Imported from SourceForge on 2024-07-06 18:12:01 Created by robert_dodier on 2024-04-17 04:19:51 Original: https://sourceforge.net/p/maxima/bugs/4282/#0892

I looked at this some more and I think that there are some different things going on. (1) integrate((1-cos(x))^(3/2), x, 0, 2*%pi) calls SININT to compute an antiderivative, which you can see via display2d: false and trace(?sinint). But that antiderivative isn't valid over the whole range (0, 2*%pi). (2) Under some conditions that invalid antiderivative gets simplified to another invalid derivative, this time containing atan(tan(x)) instead of atan2(sin(x), cos(x)). That other pseudo-antiderivative has somewhat different properties. In particular I think limit finds a different limit at 2*%pi. (3) The conditions for simplifying the antiderivative aren't clear. The stuff about cleaning up CLEARSIGN and VARLIST might come into play.

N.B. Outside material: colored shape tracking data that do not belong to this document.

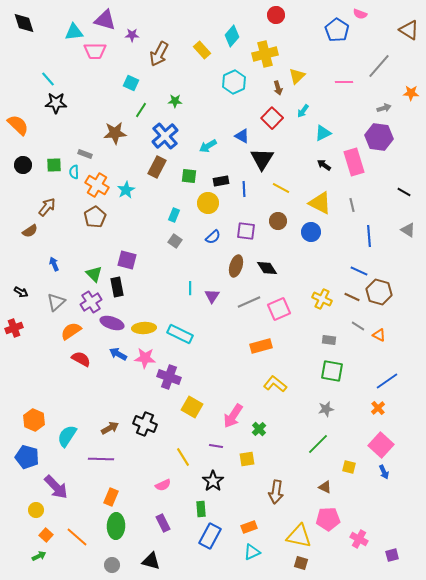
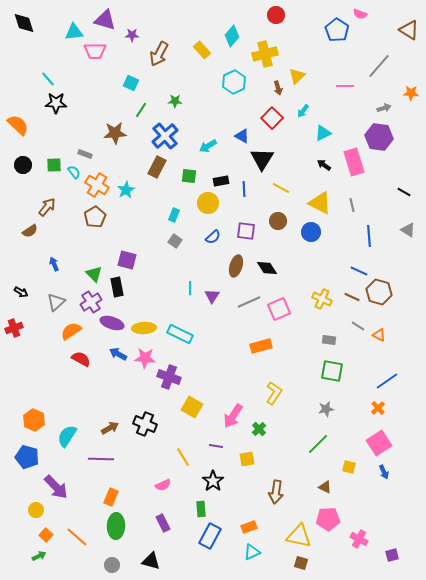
pink line at (344, 82): moved 1 px right, 4 px down
cyan semicircle at (74, 172): rotated 144 degrees clockwise
yellow L-shape at (275, 384): moved 1 px left, 9 px down; rotated 85 degrees clockwise
pink square at (381, 445): moved 2 px left, 2 px up; rotated 15 degrees clockwise
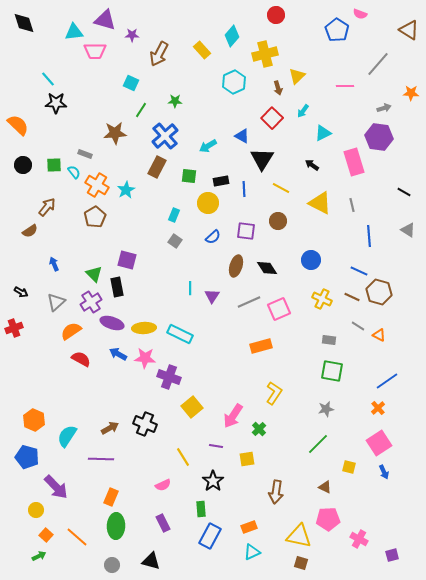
gray line at (379, 66): moved 1 px left, 2 px up
black arrow at (324, 165): moved 12 px left
blue circle at (311, 232): moved 28 px down
yellow square at (192, 407): rotated 20 degrees clockwise
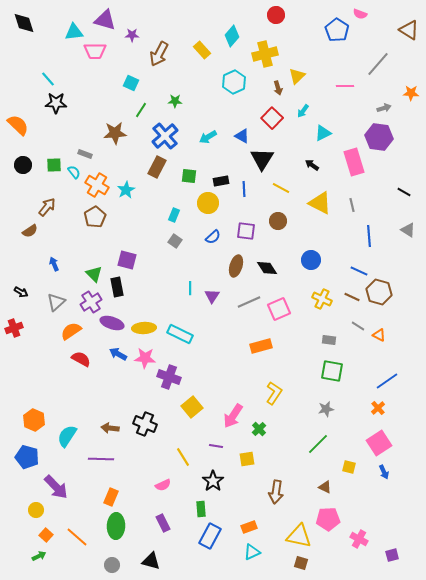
cyan arrow at (208, 146): moved 9 px up
brown arrow at (110, 428): rotated 144 degrees counterclockwise
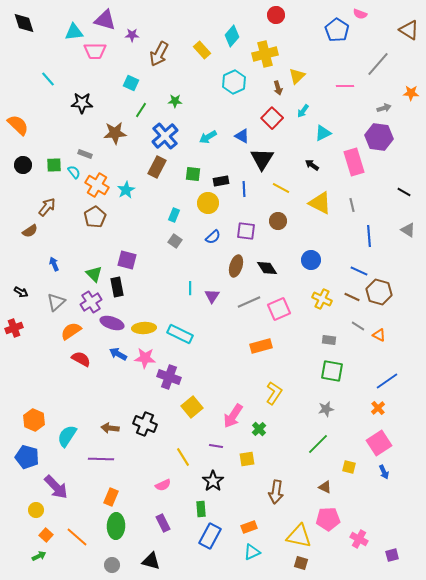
black star at (56, 103): moved 26 px right
green square at (189, 176): moved 4 px right, 2 px up
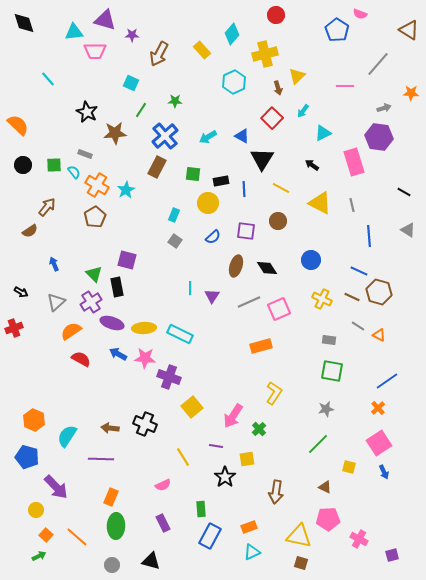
cyan diamond at (232, 36): moved 2 px up
black star at (82, 103): moved 5 px right, 9 px down; rotated 25 degrees clockwise
black star at (213, 481): moved 12 px right, 4 px up
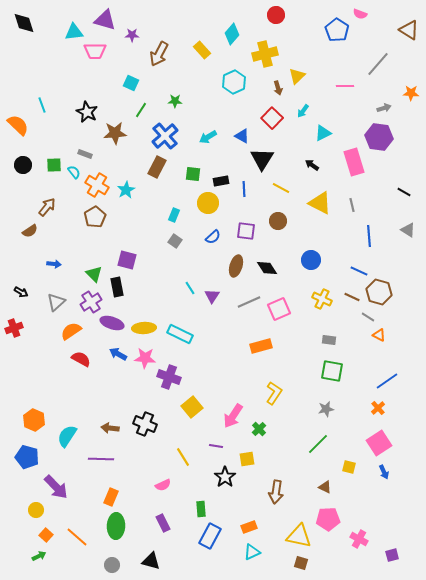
cyan line at (48, 79): moved 6 px left, 26 px down; rotated 21 degrees clockwise
blue arrow at (54, 264): rotated 120 degrees clockwise
cyan line at (190, 288): rotated 32 degrees counterclockwise
gray line at (358, 326): moved 10 px right, 9 px up
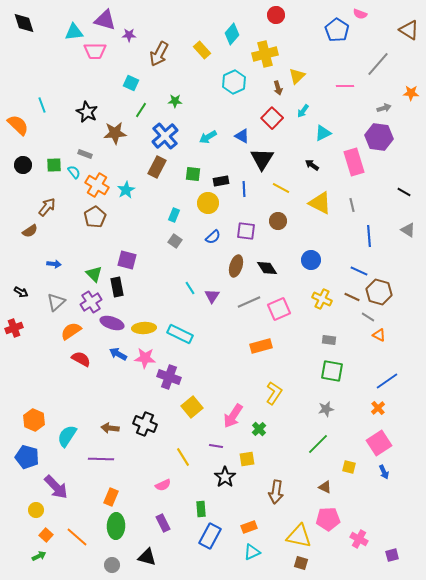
purple star at (132, 35): moved 3 px left
black triangle at (151, 561): moved 4 px left, 4 px up
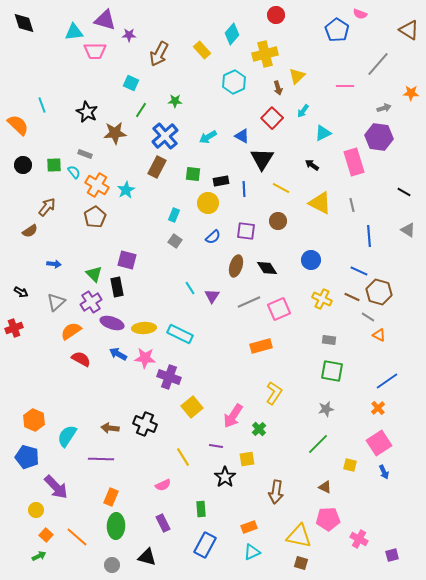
yellow square at (349, 467): moved 1 px right, 2 px up
blue rectangle at (210, 536): moved 5 px left, 9 px down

I think it's just luck that Maxima ever got the correct result -- there is too much that's wrong with this picture. I think the place to start is to try to get SININT to return a valid antiderivative, or, failing that, to detect that it can't, and indicate a failure (I don't remember if that means to return NIL or to throw something or what). Independently, we can investigate why limit is returning different results for nominally equivalent expressions, and also why the trig expressions get simplified in different ways -- returning different results for the same problem is a bug. We might consider opening separate bug reports for these two or three aspects.

rtoy commented 3 months ago

Imported from SourceForge on 2024-07-06 18:12:04 Created by rtoy on 2024-04-20 14:24:40 Original: https://sourceforge.net/p/maxima/bugs/4282/#0892/ce87

FWIW, the antiderivative comes from the Risch integrator. I traced rischint and see that it's called and returns the antiderivative that we see. The antiderivative appears to be symmetrical about %pi, just like the integrand. However integrate((1-cos(x))^(3/2),x,0,%pi) returns -2^(7/2)/3, which doesn't even have the correct sign since the integrand is positive over that interval.